Nun ist nichts dagegen einzuwenden, wenn Muslime Exemplare ihres heiligen Buches verschenken und über ihre Religion informieren. Nur geht es diesen scheinbar freundlichen Herren in Wirklichkeit wohl um etwas ganz anderes.

"Lies!" ist eine GmbH des Kölner Islamisten Ibrahim Abou-Nagie, Chef der Salafistengruppe "Die Wahre Religion" (DWR). Ihre Mitglieder wollen Jugendliche und wohl auch Flüchtlinge ködern und radikalisieren.
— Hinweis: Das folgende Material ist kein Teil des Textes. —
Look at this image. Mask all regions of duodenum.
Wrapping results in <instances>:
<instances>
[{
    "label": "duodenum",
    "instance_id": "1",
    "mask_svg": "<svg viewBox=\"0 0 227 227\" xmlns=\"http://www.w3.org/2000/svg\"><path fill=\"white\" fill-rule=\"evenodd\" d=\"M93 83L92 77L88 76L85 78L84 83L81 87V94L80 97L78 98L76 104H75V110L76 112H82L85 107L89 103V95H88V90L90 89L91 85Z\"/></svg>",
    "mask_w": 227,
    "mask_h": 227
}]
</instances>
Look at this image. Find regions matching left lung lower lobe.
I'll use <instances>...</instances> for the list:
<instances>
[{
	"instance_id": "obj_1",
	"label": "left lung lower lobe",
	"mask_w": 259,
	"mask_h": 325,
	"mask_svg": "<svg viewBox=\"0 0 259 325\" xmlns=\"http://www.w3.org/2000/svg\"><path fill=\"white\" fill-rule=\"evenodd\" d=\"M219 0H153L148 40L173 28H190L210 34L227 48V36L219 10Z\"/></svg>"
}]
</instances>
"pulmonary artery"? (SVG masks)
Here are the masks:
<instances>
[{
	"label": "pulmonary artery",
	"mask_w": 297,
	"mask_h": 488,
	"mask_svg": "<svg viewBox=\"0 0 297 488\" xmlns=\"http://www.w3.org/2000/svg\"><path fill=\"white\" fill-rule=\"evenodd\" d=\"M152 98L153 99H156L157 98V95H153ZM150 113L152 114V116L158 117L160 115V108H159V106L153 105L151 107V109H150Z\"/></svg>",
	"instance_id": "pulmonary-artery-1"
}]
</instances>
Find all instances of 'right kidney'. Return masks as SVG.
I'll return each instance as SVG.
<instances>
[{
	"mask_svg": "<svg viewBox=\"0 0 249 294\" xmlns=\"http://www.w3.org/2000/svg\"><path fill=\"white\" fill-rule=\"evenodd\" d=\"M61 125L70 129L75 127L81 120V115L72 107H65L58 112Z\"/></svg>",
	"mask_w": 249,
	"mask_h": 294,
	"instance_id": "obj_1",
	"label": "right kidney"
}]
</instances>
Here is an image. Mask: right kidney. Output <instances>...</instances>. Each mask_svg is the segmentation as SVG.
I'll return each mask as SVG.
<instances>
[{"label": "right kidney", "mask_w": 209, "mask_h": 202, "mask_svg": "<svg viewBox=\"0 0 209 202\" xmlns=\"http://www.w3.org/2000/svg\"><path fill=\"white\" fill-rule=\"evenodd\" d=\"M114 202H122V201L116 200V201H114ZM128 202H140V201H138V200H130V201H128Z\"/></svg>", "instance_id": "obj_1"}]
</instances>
Der stellvertretende FDP-Fraktionsvorsitzende Joachim Stamp aus Nordrhein-Westfalen will nicht länger zusehen, wie die Islamisten in aller Öffentlichkeit unbehelligt agieren.

Er will verhindern, dass die Organisation in Zukunft unter dem Deckmantel kostenloser Korane ihr Netzwerk vergrößern.
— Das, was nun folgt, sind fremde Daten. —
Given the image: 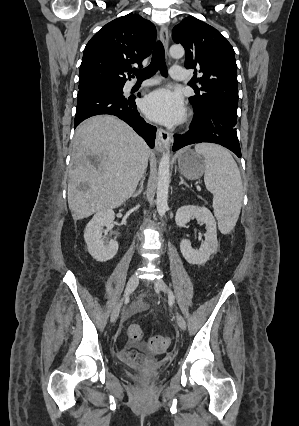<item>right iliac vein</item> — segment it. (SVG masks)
I'll list each match as a JSON object with an SVG mask.
<instances>
[{
  "label": "right iliac vein",
  "instance_id": "1",
  "mask_svg": "<svg viewBox=\"0 0 299 426\" xmlns=\"http://www.w3.org/2000/svg\"><path fill=\"white\" fill-rule=\"evenodd\" d=\"M138 283H139V279L136 275L130 276L126 285L123 298L117 303V305L112 310L111 318H110L112 323L115 322L117 317L119 316L123 301L136 289V287L138 286Z\"/></svg>",
  "mask_w": 299,
  "mask_h": 426
}]
</instances>
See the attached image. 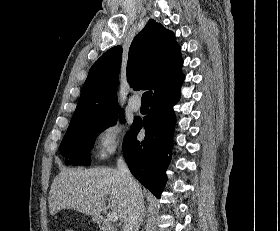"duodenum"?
I'll use <instances>...</instances> for the list:
<instances>
[{
	"instance_id": "1",
	"label": "duodenum",
	"mask_w": 280,
	"mask_h": 231,
	"mask_svg": "<svg viewBox=\"0 0 280 231\" xmlns=\"http://www.w3.org/2000/svg\"><path fill=\"white\" fill-rule=\"evenodd\" d=\"M97 221L102 227L103 231H115V229L111 226L109 220L105 216H100Z\"/></svg>"
}]
</instances>
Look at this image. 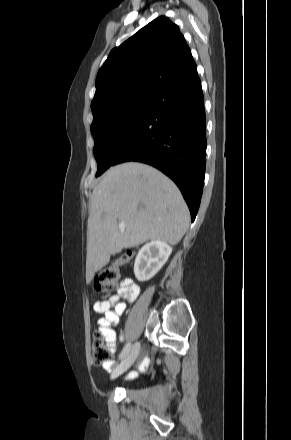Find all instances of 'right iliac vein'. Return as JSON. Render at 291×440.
<instances>
[{"instance_id":"63e3f726","label":"right iliac vein","mask_w":291,"mask_h":440,"mask_svg":"<svg viewBox=\"0 0 291 440\" xmlns=\"http://www.w3.org/2000/svg\"><path fill=\"white\" fill-rule=\"evenodd\" d=\"M140 351V344L139 342H136L129 353L127 354L126 358L114 369L112 373V378H115L119 375H121L123 372H125L127 369L131 367V365L135 362L138 354Z\"/></svg>"}]
</instances>
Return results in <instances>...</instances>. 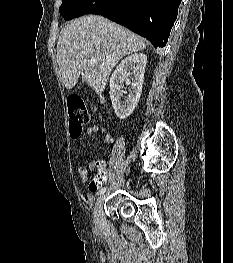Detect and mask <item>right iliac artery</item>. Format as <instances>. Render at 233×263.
<instances>
[{"mask_svg": "<svg viewBox=\"0 0 233 263\" xmlns=\"http://www.w3.org/2000/svg\"><path fill=\"white\" fill-rule=\"evenodd\" d=\"M106 191V187H103L100 189V191L98 192V195H103Z\"/></svg>", "mask_w": 233, "mask_h": 263, "instance_id": "right-iliac-artery-1", "label": "right iliac artery"}]
</instances>
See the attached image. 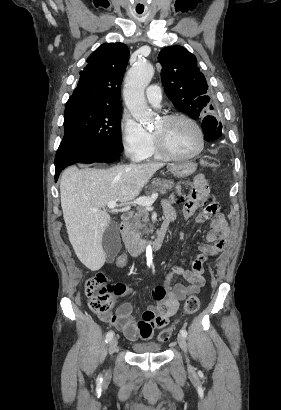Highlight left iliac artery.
Instances as JSON below:
<instances>
[{
  "mask_svg": "<svg viewBox=\"0 0 281 410\" xmlns=\"http://www.w3.org/2000/svg\"><path fill=\"white\" fill-rule=\"evenodd\" d=\"M180 334L183 336V337H187V335H188V333H187V331L185 330V329H181L180 330Z\"/></svg>",
  "mask_w": 281,
  "mask_h": 410,
  "instance_id": "1",
  "label": "left iliac artery"
}]
</instances>
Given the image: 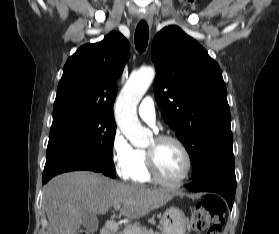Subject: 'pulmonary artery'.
I'll use <instances>...</instances> for the list:
<instances>
[{
	"instance_id": "e3ab8cb5",
	"label": "pulmonary artery",
	"mask_w": 279,
	"mask_h": 234,
	"mask_svg": "<svg viewBox=\"0 0 279 234\" xmlns=\"http://www.w3.org/2000/svg\"><path fill=\"white\" fill-rule=\"evenodd\" d=\"M138 114L142 120L150 125H154L156 120V112L154 99L151 96H146L138 108Z\"/></svg>"
}]
</instances>
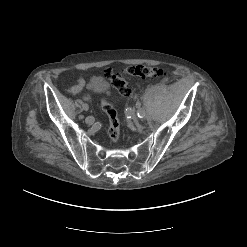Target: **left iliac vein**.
Listing matches in <instances>:
<instances>
[{"instance_id":"1","label":"left iliac vein","mask_w":247,"mask_h":247,"mask_svg":"<svg viewBox=\"0 0 247 247\" xmlns=\"http://www.w3.org/2000/svg\"><path fill=\"white\" fill-rule=\"evenodd\" d=\"M132 118H133V120L137 119V114L134 111L132 112Z\"/></svg>"}]
</instances>
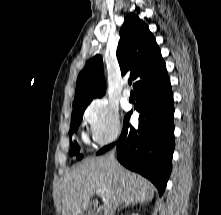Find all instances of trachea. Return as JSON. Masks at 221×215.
Masks as SVG:
<instances>
[{"label": "trachea", "instance_id": "obj_1", "mask_svg": "<svg viewBox=\"0 0 221 215\" xmlns=\"http://www.w3.org/2000/svg\"><path fill=\"white\" fill-rule=\"evenodd\" d=\"M128 83H129V85H131L132 84V79H129Z\"/></svg>", "mask_w": 221, "mask_h": 215}]
</instances>
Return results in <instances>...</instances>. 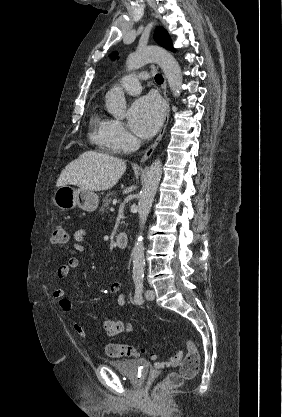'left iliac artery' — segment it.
Instances as JSON below:
<instances>
[{"label":"left iliac artery","mask_w":282,"mask_h":417,"mask_svg":"<svg viewBox=\"0 0 282 417\" xmlns=\"http://www.w3.org/2000/svg\"><path fill=\"white\" fill-rule=\"evenodd\" d=\"M142 292H143V279L138 278L135 280L134 302L136 304H141L143 302Z\"/></svg>","instance_id":"obj_1"}]
</instances>
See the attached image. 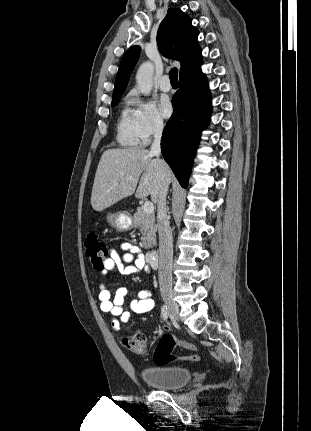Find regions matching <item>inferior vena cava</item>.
<instances>
[{
    "label": "inferior vena cava",
    "mask_w": 311,
    "mask_h": 431,
    "mask_svg": "<svg viewBox=\"0 0 311 431\" xmlns=\"http://www.w3.org/2000/svg\"><path fill=\"white\" fill-rule=\"evenodd\" d=\"M163 132L162 120L156 122L154 128V140L151 144L150 154L160 160L161 138ZM169 184L167 180H161L160 194L157 200V221L159 233V285L161 295H170L172 291V259L173 239L169 221L167 219L166 198Z\"/></svg>",
    "instance_id": "602c4592"
}]
</instances>
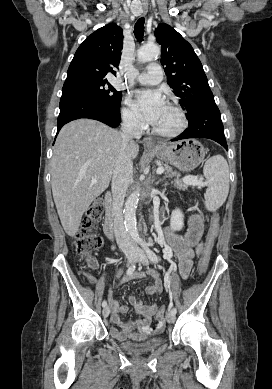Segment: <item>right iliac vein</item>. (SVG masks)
Segmentation results:
<instances>
[{"instance_id": "obj_1", "label": "right iliac vein", "mask_w": 272, "mask_h": 389, "mask_svg": "<svg viewBox=\"0 0 272 389\" xmlns=\"http://www.w3.org/2000/svg\"><path fill=\"white\" fill-rule=\"evenodd\" d=\"M134 258H135L134 253H132V252L127 253V254H126L127 264H128V265L131 264L132 261L134 260ZM109 313H110L109 307H108V306L104 307V308H103V311H102L103 316L106 318V317H108Z\"/></svg>"}]
</instances>
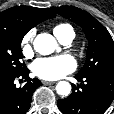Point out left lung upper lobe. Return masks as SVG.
<instances>
[{
	"label": "left lung upper lobe",
	"instance_id": "1",
	"mask_svg": "<svg viewBox=\"0 0 114 114\" xmlns=\"http://www.w3.org/2000/svg\"><path fill=\"white\" fill-rule=\"evenodd\" d=\"M52 9L82 27L88 39L86 62L78 75H114V42L107 29L88 12L73 6Z\"/></svg>",
	"mask_w": 114,
	"mask_h": 114
}]
</instances>
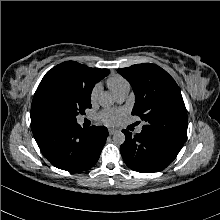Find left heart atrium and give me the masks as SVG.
<instances>
[{
    "label": "left heart atrium",
    "mask_w": 220,
    "mask_h": 220,
    "mask_svg": "<svg viewBox=\"0 0 220 220\" xmlns=\"http://www.w3.org/2000/svg\"><path fill=\"white\" fill-rule=\"evenodd\" d=\"M99 118L107 125H115L120 121L121 112L116 110H105L100 113Z\"/></svg>",
    "instance_id": "left-heart-atrium-1"
}]
</instances>
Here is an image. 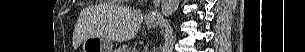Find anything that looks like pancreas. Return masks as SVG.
Here are the masks:
<instances>
[{
  "mask_svg": "<svg viewBox=\"0 0 305 52\" xmlns=\"http://www.w3.org/2000/svg\"><path fill=\"white\" fill-rule=\"evenodd\" d=\"M127 50H126V48H120L119 50H118V52H126Z\"/></svg>",
  "mask_w": 305,
  "mask_h": 52,
  "instance_id": "1",
  "label": "pancreas"
}]
</instances>
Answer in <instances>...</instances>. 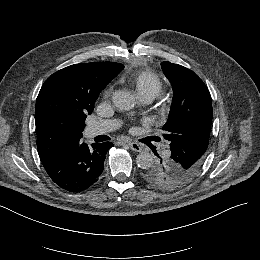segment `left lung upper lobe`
<instances>
[{
    "label": "left lung upper lobe",
    "instance_id": "obj_1",
    "mask_svg": "<svg viewBox=\"0 0 260 260\" xmlns=\"http://www.w3.org/2000/svg\"><path fill=\"white\" fill-rule=\"evenodd\" d=\"M165 76L173 88V101L164 138L170 141L171 156L144 169L143 178L151 185L178 187L202 166L208 148L212 123V101L203 81L190 69L163 62Z\"/></svg>",
    "mask_w": 260,
    "mask_h": 260
}]
</instances>
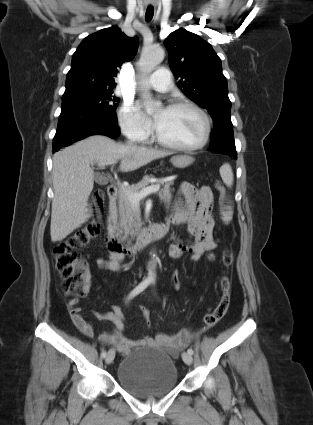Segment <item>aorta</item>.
I'll return each instance as SVG.
<instances>
[{
    "instance_id": "obj_1",
    "label": "aorta",
    "mask_w": 313,
    "mask_h": 425,
    "mask_svg": "<svg viewBox=\"0 0 313 425\" xmlns=\"http://www.w3.org/2000/svg\"><path fill=\"white\" fill-rule=\"evenodd\" d=\"M164 59V50L160 47H152L144 50L141 54L140 60L138 62V67L143 77L149 75L155 67L161 63ZM143 98L152 102L150 92L147 89H143L142 92ZM149 278H155V264H152V267L149 270Z\"/></svg>"
}]
</instances>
Seine nordrhein-westfälische FDP-Fraktion hat daher einen Antrag eingereicht: Die Landesregierung soll prüfen, ob „Lies!“ und ähnliche Organisationen verboten werden können.

Und wenn das nicht klappt, sollte man die Organisation wenigstens auf Umwegen über steuer- oder gewerberechtliche Verstöße drankriegen. "So ähnlich wie bei der Mafia", sagte der FDP-Politiker der Huffington Post.

Denn längst ist klar, dass viele, die zum Kämpfen ins Reich des Islamischen Staates (IS) gereist sind, auch im Dunstkreis von "Lies!" zu finden sind.

Der Verfassungsschutz warnt

Stamps Taktik zeigt aber auch, wie schwierig der Kampf gegen die Salafisten in Deutschland ist. Salafisten, besonders konservative Anhänger des Islam, gelten als am stärksten wachsende Islamistengruppe in Europa, die DWR wiederum als aktivste Gruppe in Deutschland.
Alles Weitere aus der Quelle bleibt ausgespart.